• [What is expected]: Quote every line of the data below as it stands, omitting pictures.

• [Records excerpted from a collection]:
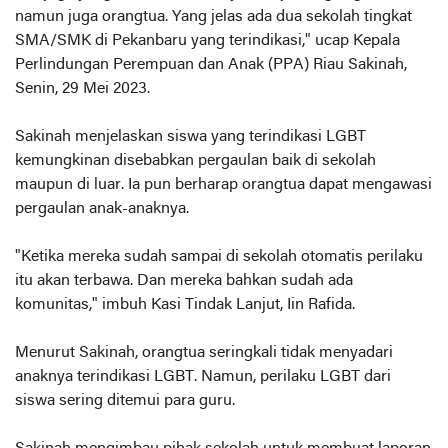
namun juga orangtua. Yang jelas ada dua sekolah tingkat
SMA/SMK di Pekanbaru yang terindikasi," ucap Kepala
Perlindungan Perempuan dan Anak (PPA) Riau Sakinah,
Senin, 29 Mei 2023.
Sakinah menjelaskan siswa yang terindikasi LGBT
kemungkinan disebabkan pergaulan baik di sekolah
maupun di luar. Ia pun berharap orangtua dapat mengawasi
pergaulan anak-anaknya.
"Ketika mereka sudah sampai di sekolah otomatis perilaku
itu akan terbawa. Dan mereka bahkan sudah ada
komunitas," imbuh Kasi Tindak Lanjut, Iin Rafida.
Menurut Sakinah, orangtua seringkali tidak menyadari
anaknya terindikasi LGBT. Namun, perilaku LGBT dari
siswa sering ditemui para guru.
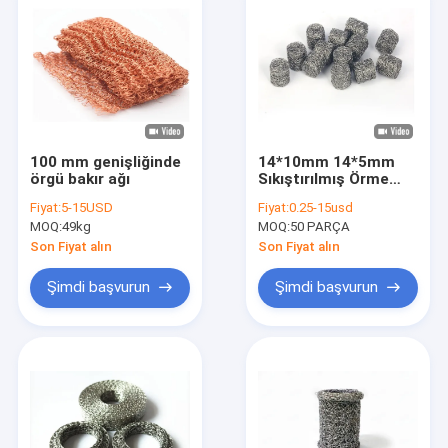
100 mm genişliğinde
14*10mm 14*5mm
örgü bakır ağı
Sıkıştırılmış Örme
Hasır 1.1mm Kar
Fiyat:
5-15USD
Fiyat:
0.25-15usd
Köpüğü Lance Mesh
MOQ:
49kg
MOQ:
50 PARÇA
Filtre
Son Fiyat alın
Son Fiyat alın
Şimdi başvurun
Şimdi başvurun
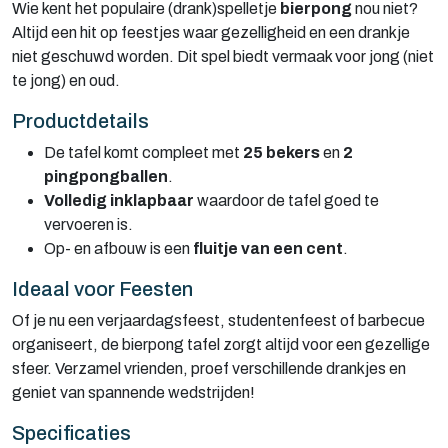
Wie kent het populaire (drank)spelletje
bierpong
nou niet?
Altijd een hit op feestjes waar gezelligheid en een drankje
niet geschuwd worden. Dit spel biedt vermaak voor jong (niet
te jong) en oud.
Productdetails
De tafel komt compleet met
25 bekers
en
2
pingpongballen
.
Volledig inklapbaar
waardoor de tafel goed te
vervoeren is.
Op- en afbouw is een
fluitje van een cent
.
Ideaal voor Feesten
Of je nu een verjaardagsfeest, studentenfeest of barbecue
organiseert, de bierpong tafel zorgt altijd voor een gezellige
sfeer. Verzamel vrienden, proef verschillende drankjes en
geniet van spannende wedstrijden!
Specificaties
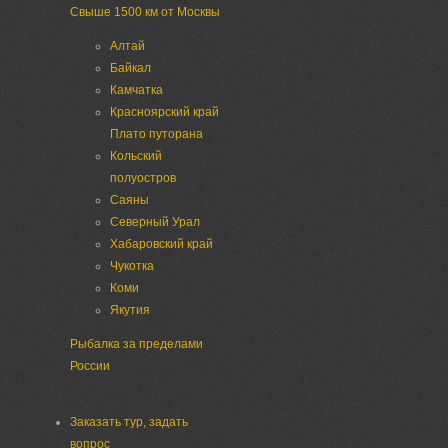
Свыше 1500 км от Москвы
Алтай
Байкал
Камчатка
Красноярский край
Плато путорана
Кольский
полуостров
Саяны
Северный Урал
Хабаровский край
Чукотка
Коми
Якутия
Рыбалка за пределами
России
Заказать тур, задать
вопрос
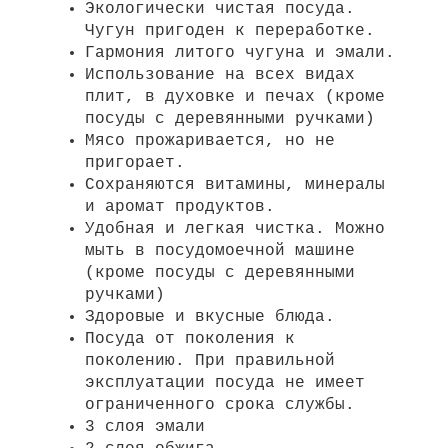
Экологически чистая посуда.
Чугун пригоден к переработке.
Гармония литого чугуна и эмали.
Использование на всех видах
плит, в духовке и печах (кроме
посуды с деревянными ручками)
Мясо прожаривается, но не
пригорает.
Сохраняются витамины, минералы
и аромат продуктов.
Удобная и легкая чистка. Можно
мыть в посудомоечной машине
(кроме посуды с деревянными
ручками)
Здоровые и вкусные блюда.
Посуда от поколения к
поколению. При правильной
эксплуатации посуда не имеет
ограниченного срока службы.
3 слоя эмали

• [Answer box]:
namun juga orangtua. Yang jelas ada dua sekolah tingkat
SMA/SMK di Pekanbaru yang terindikasi," ucap Kepala
Perlindungan Perempuan dan Anak (PPA) Riau Sakinah,
Senin, 29 Mei 2023.
Sakinah menjelaskan siswa yang terindikasi LGBT
kemungkinan disebabkan pergaulan baik di sekolah
maupun di luar. Ia pun berharap orangtua dapat mengawasi
pergaulan anak-anaknya.
"Ketika mereka sudah sampai di sekolah otomatis perilaku
itu akan terbawa. Dan mereka bahkan sudah ada
komunitas," imbuh Kasi Tindak Lanjut, Iin Rafida.
Menurut Sakinah, orangtua seringkali tidak menyadari
anaknya terindikasi LGBT. Namun, perilaku LGBT dari
siswa sering ditemui para guru.
100 mm genişliğinde
14*10mm 14*5mm
örgü bakır ağı
Sıkıştırılmış Örme
Hasır 1.1mm Kar
Fiyat:
5-15USD
Fiyat:
0.25-15usd
Köpüğü Lance Mesh
MOQ:
49kg
MOQ:
50 PARÇA
Filtre
Son Fiyat alın
Son Fiyat alın
Şimdi başvurun
Şimdi başvurun
Wie kent het populaire (drank)spelletje
bierpong
nou niet?
Altijd een hit op feestjes waar gezelligheid en een drankje
niet geschuwd worden. Dit spel biedt vermaak voor jong (niet
te jong) en oud.
Productdetails
De tafel komt compleet met
25 bekers
en
2
pingpongballen
.
Volledig inklapbaar
waardoor de tafel goed te
vervoeren is.
Op- en afbouw is een
fluitje van een cent
.
Ideaal voor Feesten
Of je nu een verjaardagsfeest, studentenfeest of barbecue
organiseert, de bierpong tafel zorgt altijd voor een gezellige
sfeer. Verzamel vrienden, proef verschillende drankjes en
geniet van spannende wedstrijden!
Specificaties
Свыше 1500 км от Москвы
Алтай
Байкал
Камчатка
Красноярский край
Плато путорана
Кольский
полуостров
Саяны
Северный Урал
Хабаровский край
Чукотка
Коми
Якутия
Рыбалка за пределами
России
Заказать тур, задать
вопрос
Экологически чистая посуда.
Чугун пригоден к переработке.
Гармония литого чугуна и эмали.
Использование на всех видах
плит, в духовке и печах (кроме
посуды с деревянными ручками)
Мясо прожаривается, но не
пригорает.
Сохраняются витамины, минералы
и аромат продуктов.
Удобная и легкая чистка. Можно
мыть в посудомоечной машине
(кроме посуды с деревянными
ручками)
Здоровые и вкусные блюда.
Посуда от поколения к
поколению. При правильной
эксплуатации посуда не имеет
ограниченного срока службы.
3 слоя эмали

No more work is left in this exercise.